(Transcribed page contents)

- - - -

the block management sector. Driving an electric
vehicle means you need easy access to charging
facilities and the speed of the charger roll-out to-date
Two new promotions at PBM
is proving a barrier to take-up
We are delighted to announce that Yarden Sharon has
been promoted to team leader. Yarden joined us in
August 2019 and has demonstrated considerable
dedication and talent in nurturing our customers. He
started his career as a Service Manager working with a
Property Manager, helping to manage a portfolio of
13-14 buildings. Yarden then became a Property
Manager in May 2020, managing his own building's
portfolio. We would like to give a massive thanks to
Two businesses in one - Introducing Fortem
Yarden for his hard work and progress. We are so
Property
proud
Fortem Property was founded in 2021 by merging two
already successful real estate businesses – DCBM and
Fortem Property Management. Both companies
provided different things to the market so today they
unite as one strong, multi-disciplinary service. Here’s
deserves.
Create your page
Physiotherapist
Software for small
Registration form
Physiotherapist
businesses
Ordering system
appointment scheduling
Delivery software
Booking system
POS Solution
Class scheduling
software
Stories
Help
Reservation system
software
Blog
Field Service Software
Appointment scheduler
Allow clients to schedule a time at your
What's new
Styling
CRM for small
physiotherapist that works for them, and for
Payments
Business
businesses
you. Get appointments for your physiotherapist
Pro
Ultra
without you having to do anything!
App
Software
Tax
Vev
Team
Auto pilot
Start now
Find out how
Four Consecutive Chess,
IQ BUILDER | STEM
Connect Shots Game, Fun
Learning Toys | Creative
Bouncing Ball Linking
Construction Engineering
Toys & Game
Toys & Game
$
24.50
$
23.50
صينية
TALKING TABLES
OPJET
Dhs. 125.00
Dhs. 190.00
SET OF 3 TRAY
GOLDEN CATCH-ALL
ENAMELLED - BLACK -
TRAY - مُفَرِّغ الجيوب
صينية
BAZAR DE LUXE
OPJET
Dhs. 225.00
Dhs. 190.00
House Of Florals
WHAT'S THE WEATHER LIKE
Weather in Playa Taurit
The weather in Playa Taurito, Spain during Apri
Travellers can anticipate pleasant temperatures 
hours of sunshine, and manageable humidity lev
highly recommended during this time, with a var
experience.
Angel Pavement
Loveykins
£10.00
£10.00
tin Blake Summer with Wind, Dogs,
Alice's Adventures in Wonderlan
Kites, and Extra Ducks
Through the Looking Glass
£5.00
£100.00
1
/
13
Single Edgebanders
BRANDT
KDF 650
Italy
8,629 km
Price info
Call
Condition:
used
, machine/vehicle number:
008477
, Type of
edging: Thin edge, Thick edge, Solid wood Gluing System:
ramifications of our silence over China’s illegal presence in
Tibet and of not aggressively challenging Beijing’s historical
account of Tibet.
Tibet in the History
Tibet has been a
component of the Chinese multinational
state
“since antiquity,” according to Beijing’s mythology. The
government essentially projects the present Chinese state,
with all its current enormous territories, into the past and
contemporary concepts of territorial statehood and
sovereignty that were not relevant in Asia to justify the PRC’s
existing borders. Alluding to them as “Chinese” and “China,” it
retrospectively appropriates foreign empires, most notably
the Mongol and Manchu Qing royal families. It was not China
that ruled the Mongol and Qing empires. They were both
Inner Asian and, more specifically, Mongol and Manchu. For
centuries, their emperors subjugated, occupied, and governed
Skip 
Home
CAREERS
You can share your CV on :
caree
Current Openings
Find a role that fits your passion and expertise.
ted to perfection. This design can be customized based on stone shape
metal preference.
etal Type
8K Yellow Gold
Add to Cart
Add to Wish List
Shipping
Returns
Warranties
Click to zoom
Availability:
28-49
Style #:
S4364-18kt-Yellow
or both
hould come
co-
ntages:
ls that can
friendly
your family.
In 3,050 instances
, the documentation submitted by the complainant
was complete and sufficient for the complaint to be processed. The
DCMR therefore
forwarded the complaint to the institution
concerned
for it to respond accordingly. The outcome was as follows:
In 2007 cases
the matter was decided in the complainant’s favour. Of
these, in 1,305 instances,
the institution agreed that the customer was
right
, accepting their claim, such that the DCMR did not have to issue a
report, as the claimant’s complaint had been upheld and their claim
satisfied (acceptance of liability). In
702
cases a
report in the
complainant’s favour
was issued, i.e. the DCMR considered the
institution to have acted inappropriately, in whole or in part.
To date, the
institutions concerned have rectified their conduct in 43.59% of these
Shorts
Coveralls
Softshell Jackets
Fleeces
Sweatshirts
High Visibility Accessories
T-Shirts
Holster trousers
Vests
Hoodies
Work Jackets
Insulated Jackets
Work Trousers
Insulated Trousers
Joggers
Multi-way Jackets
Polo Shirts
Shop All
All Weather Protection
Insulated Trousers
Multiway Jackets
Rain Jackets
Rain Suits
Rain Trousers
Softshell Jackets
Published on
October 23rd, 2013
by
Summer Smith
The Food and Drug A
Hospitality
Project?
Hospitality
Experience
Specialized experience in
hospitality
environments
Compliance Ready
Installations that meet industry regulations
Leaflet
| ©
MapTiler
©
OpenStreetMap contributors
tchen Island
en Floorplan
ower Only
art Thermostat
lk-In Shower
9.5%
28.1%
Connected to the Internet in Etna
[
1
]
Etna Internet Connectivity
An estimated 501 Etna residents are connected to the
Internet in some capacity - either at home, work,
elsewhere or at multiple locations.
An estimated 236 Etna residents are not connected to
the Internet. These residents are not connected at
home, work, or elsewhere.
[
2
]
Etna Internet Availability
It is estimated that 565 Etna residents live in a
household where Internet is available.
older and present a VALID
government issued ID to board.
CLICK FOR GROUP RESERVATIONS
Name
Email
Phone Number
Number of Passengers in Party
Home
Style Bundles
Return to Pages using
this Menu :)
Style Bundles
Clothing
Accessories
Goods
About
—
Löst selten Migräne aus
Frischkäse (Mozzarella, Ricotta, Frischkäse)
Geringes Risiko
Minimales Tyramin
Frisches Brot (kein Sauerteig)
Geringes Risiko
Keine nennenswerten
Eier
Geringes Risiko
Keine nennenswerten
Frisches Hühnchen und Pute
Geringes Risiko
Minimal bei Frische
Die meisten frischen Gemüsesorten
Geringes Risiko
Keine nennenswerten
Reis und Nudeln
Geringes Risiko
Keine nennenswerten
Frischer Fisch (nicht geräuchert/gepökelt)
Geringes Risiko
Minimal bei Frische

- - - -

● **Work instruction**
In the records, locate each line holding the string "your" and copy it.

● **Response box**
Create your page
Allow clients to schedule a time at your
you. Get appointments for your physiotherapist
You can share your CV on :
Find a role that fits your passion and expertise.
your family.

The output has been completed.